Saved data entries:

^^^^^^^^

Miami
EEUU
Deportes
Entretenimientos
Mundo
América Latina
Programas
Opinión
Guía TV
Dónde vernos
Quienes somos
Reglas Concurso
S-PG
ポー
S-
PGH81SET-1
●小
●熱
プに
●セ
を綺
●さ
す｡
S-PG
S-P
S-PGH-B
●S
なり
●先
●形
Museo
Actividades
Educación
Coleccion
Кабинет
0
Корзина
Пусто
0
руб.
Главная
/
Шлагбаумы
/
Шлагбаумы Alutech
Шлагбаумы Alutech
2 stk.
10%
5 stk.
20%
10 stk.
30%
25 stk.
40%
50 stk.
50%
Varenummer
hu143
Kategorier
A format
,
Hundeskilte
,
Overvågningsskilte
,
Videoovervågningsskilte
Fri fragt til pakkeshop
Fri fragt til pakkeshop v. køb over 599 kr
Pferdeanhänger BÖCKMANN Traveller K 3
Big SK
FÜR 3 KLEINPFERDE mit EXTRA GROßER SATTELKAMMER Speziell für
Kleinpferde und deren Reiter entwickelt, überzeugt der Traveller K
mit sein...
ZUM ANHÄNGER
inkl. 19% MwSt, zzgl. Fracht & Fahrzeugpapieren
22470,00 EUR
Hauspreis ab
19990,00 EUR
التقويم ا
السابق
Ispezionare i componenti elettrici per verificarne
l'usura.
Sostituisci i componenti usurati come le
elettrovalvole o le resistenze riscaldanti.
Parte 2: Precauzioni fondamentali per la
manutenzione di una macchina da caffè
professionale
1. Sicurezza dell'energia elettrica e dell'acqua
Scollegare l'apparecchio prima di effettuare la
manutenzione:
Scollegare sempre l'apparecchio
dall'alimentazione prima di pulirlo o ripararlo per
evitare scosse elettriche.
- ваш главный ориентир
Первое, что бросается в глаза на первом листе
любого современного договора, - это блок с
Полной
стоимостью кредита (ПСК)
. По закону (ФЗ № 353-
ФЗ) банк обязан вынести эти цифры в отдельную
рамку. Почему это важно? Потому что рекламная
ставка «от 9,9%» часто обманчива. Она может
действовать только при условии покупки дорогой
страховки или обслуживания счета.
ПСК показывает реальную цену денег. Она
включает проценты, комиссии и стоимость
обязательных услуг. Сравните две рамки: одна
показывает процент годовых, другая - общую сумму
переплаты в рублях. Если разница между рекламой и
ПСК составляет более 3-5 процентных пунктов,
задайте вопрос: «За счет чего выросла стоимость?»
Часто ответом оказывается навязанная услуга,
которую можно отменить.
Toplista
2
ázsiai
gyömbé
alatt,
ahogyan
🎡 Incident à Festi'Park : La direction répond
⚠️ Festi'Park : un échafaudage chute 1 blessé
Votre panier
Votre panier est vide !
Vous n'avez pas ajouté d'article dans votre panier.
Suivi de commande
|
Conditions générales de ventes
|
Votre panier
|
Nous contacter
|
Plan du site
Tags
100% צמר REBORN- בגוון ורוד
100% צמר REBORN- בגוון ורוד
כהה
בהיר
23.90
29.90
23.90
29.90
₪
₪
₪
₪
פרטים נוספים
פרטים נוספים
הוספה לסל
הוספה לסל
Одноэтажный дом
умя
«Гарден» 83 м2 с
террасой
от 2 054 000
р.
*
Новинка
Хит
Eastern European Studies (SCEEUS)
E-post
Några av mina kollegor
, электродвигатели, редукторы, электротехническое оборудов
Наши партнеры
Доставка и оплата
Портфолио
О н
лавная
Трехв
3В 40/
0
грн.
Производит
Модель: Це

^^^^^^^^

Task prompt:
Repeat the records above exactly, leaving none out.

Task answer:
Miami
EEUU
Deportes
Entretenimientos
Mundo
América Latina
Programas
Opinión
Guía TV
Dónde vernos
Quienes somos
Reglas Concurso
S-PG
ポー
S-
PGH81SET-1
●小
●熱
プに
●セ
を綺
●さ
す｡
S-PG
S-P
S-PGH-B
●S
なり
●先
●形
Museo
Actividades
Educación
Coleccion
Кабинет
0
Корзина
Пусто
0
руб.
Главная
/
Шлагбаумы
/
Шлагбаумы Alutech
Шлагбаумы Alutech
2 stk.
10%
5 stk.
20%
10 stk.
30%
25 stk.
40%
50 stk.
50%
Varenummer
hu143
Kategorier
A format
,
Hundeskilte
,
Overvågningsskilte
,
Videoovervågningsskilte
Fri fragt til pakkeshop
Fri fragt til pakkeshop v. køb over 599 kr
Pferdeanhänger BÖCKMANN Traveller K 3
Big SK
FÜR 3 KLEINPFERDE mit EXTRA GROßER SATTELKAMMER Speziell für
Kleinpferde und deren Reiter entwickelt, überzeugt der Traveller K
mit sein...
ZUM ANHÄNGER
inkl. 19% MwSt, zzgl. Fracht & Fahrzeugpapieren
22470,00 EUR
Hauspreis ab
19990,00 EUR
التقويم ا
السابق
Ispezionare i componenti elettrici per verificarne
l'usura.
Sostituisci i componenti usurati come le
elettrovalvole o le resistenze riscaldanti.
Parte 2: Precauzioni fondamentali per la
manutenzione di una macchina da caffè
professionale
1. Sicurezza dell'energia elettrica e dell'acqua
Scollegare l'apparecchio prima di effettuare la
manutenzione:
Scollegare sempre l'apparecchio
dall'alimentazione prima di pulirlo o ripararlo per
evitare scosse elettriche.
- ваш главный ориентир
Первое, что бросается в глаза на первом листе
любого современного договора, - это блок с
Полной
стоимостью кредита (ПСК)
. По закону (ФЗ № 353-
ФЗ) банк обязан вынести эти цифры в отдельную
рамку. Почему это важно? Потому что рекламная
ставка «от 9,9%» часто обманчива. Она может
действовать только при условии покупки дорогой
страховки или обслуживания счета.
ПСК показывает реальную цену денег. Она
включает проценты, комиссии и стоимость
обязательных услуг. Сравните две рамки: одна
показывает процент годовых, другая - общую сумму
переплаты в рублях. Если разница между рекламой и
ПСК составляет более 3-5 процентных пунктов,
задайте вопрос: «За счет чего выросла стоимость?»
Часто ответом оказывается навязанная услуга,
которую можно отменить.
Toplista
2
ázsiai
gyömbé
alatt,
ahogyan
🎡 Incident à Festi'Park : La direction répond
⚠️ Festi'Park : un échafaudage chute 1 blessé
Votre panier
Votre panier est vide !
Vous n'avez pas ajouté d'article dans votre panier.
Suivi de commande
|
Conditions générales de ventes
|
Votre panier
|
Nous contacter
|
Plan du site
Tags
100% צמר REBORN- בגוון ורוד
100% צמר REBORN- בגוון ורוד
כהה
בהיר
23.90
29.90
23.90
29.90
₪
₪
₪
₪
פרטים נוספים
פרטים נוספים
הוספה לסל
הוספה לסל
Одноэтажный дом
умя
«Гарден» 83 м2 с
террасой
от 2 054 000
р.
*
Новинка
Хит
Eastern European Studies (SCEEUS)
E-post
Några av mina kollegor
, электродвигатели, редукторы, электротехническое оборудов
Наши партнеры
Доставка и оплата
Портфолио
О н
лавная
Трехв
3В 40/
0
грн.
Производит
Модель: Це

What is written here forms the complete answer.